Last modified: 2009-07-24 12:13:29 UTC
I recently came across a wiki which implements a more useful way to access
(search) pages by actually implementing a form of fuzzy (approximate) bookmarking.
I am copying the relevant text from http://wiki.tcl.tk/391 :
To search for the word "cgi" in all page titles, you can use the URL:
To search for this word in all titles and in the full texts, use:
http://purl.org/tcl/wiki/cgi* (in general: an regular expression)
Or, if you prefer, you can enter the search word on the search page, at:
But there's a little more to it. That last URL is actually a form of fuzzy
bookmarking. There is no web page called "search". Wikit presents its contents
as if it were a directory with pages, but its all smoke and mirrors...
First of all, note that all Wikit pages have a unique identifying number. The
"About" page is at http://purl.org/tcl/wiki/1.html, for example. But although
these unique IDs are effective for internal links, they are quite awkward as
bookmarks, since they convey no information whatsoever about the title or
contents of a page.
To offer a more useful way of bookmarking, pages which are not of the form
<number>.html are treated as search instructions to locate a page. The following
URL is an instruction to look for a page titled "hawaii":
Assuming there is a page titled "hawaii" (case is ignored), the above URL will
lead directly to that page.
But wiki's change. So do page titles, occasionally. Some page titles are long
and may contain embedded spaces or other inconvenient characters. This all makes
the above search mechanism a bit too brittle for long-lasting URLs.
To solution which has been adopted here, is to refine the search process as
follows (everything after the slash will be called the search term):
1. If the search term is a reference to a page (<number>.html), then simply
go to that page
2. If the search term matches a page title (while ignoring case), then jump
to the page with that title
3. If the search term includes one or more upper-case letters, modify the
search to be approximate (see below). If the approximate match finds exactly one
page, jump to that page.
4. Otherwise, treat the search term as a regular search, and present the
Approximate matching - if the search term has upper-case letters, for example
"OneTwoThree", it is turned into a match pattern (using the glob / string match
syntax). In the example given, a search would be performed on page titles
matching the pattern "*[Oo]ne*[Tt]wo*[Tt]hree*".
What's the point of all this? Well... this mechanism allows you to specify URLs
pointing into the Tcl'ers Wiki with some quite attractive properties:
* If the search keyword is accurate enough, it's equivalent to a real URL
* If the search is general enough, it'll survive minor title changes (e.g.
* The URL has a meaningful word in it, so people can remember what it was about
* If more pages are added to the wiki, the search will turn up more than one
* This is an extremely useful feature, because the original match will be
one of the search results listed, and so will new - probably related - pages
For an example, here's a link to Don Libes' book on Expect:
And here's a search which lists all pages where the word "expect" is used:
does this solve the problem of not finding "my_faq" and just getting "faq" wiki,
when searching for "faq"?
(In reply to comment #1)
> does this solve the problem of not finding "my_faq" and just getting "faq" wiki,
> when searching for "faq"?
Of course, it will ! as long as the distance between the user input (call it "needle") is not too far away from the needle in
the "haystack". I am an expert in AGREP (see http://www.tgries.de/agrep and there are several spawn-offs which could be
integrated in MediaWiki) and AGREP used with the option "-By" would automatically first try an exact match (my_faq = faq) which
does not match and in that case it increments an error number to 1 an searches with one allowed error. The same loops until at
least one match has been found, usually several similar spellings ...

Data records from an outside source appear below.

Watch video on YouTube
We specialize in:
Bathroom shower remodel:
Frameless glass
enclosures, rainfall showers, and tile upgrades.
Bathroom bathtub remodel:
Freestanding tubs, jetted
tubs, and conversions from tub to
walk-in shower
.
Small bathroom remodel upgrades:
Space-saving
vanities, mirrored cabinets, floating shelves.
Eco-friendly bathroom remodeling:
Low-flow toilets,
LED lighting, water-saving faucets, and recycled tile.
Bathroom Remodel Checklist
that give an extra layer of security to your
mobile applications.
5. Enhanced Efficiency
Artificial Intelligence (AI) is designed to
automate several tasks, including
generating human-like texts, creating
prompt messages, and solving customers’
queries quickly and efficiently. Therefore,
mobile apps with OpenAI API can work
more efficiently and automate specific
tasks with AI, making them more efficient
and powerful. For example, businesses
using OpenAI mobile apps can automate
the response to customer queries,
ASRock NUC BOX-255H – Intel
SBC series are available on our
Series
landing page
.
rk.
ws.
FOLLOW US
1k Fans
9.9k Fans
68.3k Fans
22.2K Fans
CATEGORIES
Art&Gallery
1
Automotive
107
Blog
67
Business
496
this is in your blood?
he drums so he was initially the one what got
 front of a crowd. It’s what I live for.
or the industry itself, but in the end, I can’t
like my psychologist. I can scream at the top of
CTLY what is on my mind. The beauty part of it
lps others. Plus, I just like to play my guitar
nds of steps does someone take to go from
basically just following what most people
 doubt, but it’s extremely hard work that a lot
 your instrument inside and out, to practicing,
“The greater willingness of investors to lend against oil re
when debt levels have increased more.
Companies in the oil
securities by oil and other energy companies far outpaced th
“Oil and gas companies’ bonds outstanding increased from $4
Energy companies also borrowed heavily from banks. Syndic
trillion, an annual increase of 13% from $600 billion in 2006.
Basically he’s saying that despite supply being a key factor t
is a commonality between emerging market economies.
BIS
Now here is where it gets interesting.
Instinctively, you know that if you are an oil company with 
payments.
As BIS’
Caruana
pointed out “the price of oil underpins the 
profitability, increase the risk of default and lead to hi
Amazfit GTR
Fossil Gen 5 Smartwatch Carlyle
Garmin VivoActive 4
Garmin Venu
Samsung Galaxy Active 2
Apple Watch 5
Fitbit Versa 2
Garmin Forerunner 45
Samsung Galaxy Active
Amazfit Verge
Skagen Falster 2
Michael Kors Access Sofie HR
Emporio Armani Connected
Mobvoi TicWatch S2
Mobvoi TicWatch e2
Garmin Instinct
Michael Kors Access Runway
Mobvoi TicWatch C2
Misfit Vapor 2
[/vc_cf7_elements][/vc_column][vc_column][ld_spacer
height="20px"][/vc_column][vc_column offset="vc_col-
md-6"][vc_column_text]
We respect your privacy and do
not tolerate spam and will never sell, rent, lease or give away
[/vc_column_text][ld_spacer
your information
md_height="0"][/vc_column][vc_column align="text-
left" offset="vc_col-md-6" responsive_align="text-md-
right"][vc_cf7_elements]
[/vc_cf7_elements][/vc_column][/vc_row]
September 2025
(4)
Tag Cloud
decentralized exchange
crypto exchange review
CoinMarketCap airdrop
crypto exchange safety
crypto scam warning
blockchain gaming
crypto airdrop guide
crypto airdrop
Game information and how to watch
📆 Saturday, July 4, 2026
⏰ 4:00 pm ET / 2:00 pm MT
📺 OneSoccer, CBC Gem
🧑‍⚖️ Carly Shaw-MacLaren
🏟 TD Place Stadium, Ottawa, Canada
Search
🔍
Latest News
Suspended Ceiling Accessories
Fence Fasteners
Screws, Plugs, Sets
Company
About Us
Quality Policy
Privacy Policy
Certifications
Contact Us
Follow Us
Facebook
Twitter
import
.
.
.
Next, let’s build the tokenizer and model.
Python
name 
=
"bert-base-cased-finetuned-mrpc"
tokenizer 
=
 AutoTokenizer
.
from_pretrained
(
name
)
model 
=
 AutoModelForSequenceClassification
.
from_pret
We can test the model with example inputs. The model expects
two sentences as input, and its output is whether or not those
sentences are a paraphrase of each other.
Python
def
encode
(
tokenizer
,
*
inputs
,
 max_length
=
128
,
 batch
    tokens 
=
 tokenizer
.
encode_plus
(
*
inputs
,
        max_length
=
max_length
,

... which then would be presented to the user to select from OR
... to really create a new page with the "my_faq" page title, if the user wants this.
Are you an developer ?
(added for documentation completeness only)
See also my other enhancement bug
Automatic wiki page name suggestion similar as "Google Suggest"
Changed component to "RecentChanges"
This bug is totally stale, but most of the features requested seem to have been developed in the intervening period. We have a much better search functionality through LuceneSearch, which includes "did you mean", fuzzy matching, etc. We have mwsuggest that does useful things in the search box. I don't think a fuzzy-matching algorithm being automatically triggered on all URLs is a good idea. Resolving FIXED.